> **DATA**:
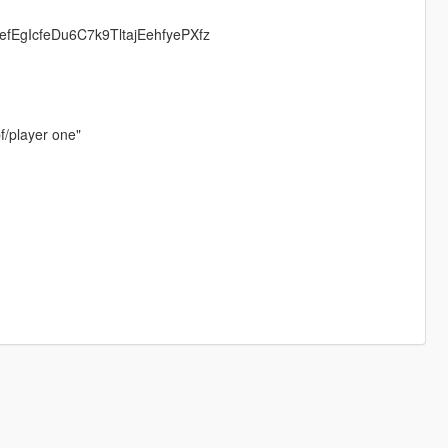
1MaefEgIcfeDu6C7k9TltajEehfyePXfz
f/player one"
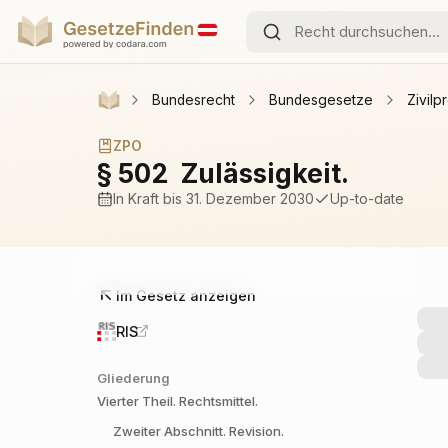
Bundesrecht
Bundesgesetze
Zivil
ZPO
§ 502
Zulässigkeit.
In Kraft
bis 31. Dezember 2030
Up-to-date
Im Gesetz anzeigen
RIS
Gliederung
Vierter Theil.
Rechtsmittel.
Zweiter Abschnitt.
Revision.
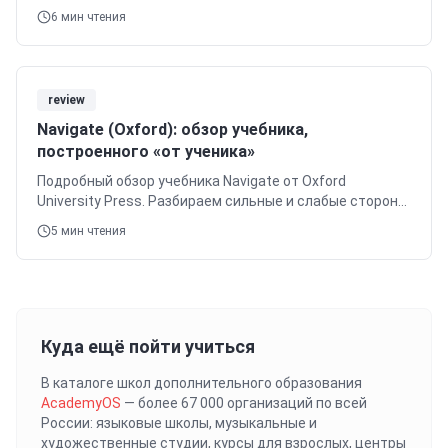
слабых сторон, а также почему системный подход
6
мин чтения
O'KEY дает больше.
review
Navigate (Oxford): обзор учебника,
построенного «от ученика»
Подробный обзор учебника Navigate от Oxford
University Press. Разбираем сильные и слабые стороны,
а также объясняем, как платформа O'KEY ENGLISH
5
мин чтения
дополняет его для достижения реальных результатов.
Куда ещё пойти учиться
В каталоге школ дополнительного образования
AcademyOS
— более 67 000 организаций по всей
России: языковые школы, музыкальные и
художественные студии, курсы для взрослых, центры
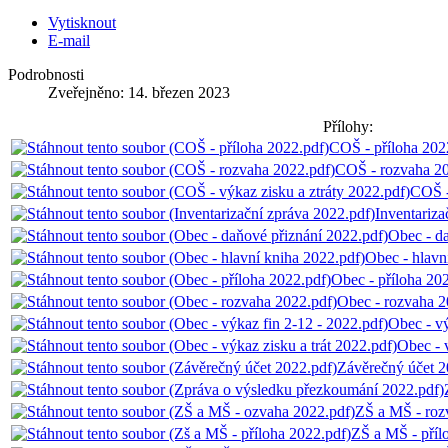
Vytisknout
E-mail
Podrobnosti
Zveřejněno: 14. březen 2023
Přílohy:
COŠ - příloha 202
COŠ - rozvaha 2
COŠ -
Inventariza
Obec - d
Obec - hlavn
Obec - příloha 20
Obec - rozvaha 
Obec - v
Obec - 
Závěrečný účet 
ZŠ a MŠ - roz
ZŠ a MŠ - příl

...

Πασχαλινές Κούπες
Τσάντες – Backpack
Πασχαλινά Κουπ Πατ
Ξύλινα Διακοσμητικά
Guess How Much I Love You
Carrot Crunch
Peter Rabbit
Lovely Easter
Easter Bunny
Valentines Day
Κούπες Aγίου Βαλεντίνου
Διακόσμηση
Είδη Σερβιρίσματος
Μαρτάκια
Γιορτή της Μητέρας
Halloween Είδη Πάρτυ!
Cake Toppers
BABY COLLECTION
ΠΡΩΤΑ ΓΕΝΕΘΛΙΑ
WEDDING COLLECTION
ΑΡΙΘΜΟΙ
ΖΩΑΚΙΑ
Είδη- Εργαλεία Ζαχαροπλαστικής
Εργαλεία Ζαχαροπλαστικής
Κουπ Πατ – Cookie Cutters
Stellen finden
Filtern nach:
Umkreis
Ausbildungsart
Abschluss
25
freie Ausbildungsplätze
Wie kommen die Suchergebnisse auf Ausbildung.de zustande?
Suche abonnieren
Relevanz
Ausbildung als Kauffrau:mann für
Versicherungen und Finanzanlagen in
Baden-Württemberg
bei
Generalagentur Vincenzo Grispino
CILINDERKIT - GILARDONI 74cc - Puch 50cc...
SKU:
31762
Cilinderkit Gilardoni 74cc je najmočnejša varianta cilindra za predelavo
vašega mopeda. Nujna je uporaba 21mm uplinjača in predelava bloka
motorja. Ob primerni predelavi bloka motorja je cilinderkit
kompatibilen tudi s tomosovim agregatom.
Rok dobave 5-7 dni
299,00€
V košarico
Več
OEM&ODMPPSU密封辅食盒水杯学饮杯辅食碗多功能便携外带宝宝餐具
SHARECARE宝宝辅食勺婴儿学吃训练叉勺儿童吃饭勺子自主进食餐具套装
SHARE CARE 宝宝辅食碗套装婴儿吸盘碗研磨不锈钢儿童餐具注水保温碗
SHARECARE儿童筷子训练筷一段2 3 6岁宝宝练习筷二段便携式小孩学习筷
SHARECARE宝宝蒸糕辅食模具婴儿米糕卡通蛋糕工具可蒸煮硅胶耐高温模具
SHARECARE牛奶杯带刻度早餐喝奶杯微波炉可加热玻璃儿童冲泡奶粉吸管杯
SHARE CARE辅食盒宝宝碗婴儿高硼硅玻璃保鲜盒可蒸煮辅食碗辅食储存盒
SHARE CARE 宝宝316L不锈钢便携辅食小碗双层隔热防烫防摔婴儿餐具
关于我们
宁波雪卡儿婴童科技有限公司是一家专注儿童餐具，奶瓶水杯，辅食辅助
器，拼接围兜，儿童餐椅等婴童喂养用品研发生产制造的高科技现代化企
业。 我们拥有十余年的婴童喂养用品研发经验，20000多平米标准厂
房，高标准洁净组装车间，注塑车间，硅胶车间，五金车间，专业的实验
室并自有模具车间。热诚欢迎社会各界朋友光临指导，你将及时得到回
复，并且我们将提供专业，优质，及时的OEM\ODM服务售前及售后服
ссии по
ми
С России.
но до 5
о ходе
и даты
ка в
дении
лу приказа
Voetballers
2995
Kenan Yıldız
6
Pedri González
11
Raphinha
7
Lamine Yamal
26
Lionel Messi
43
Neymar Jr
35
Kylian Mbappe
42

> **THE PROBLEM**:
Your answer must be one number: the count of lines in the entries that contain the string "Εργαλεία".

> **SOLUTION TO THIS TASK**:
2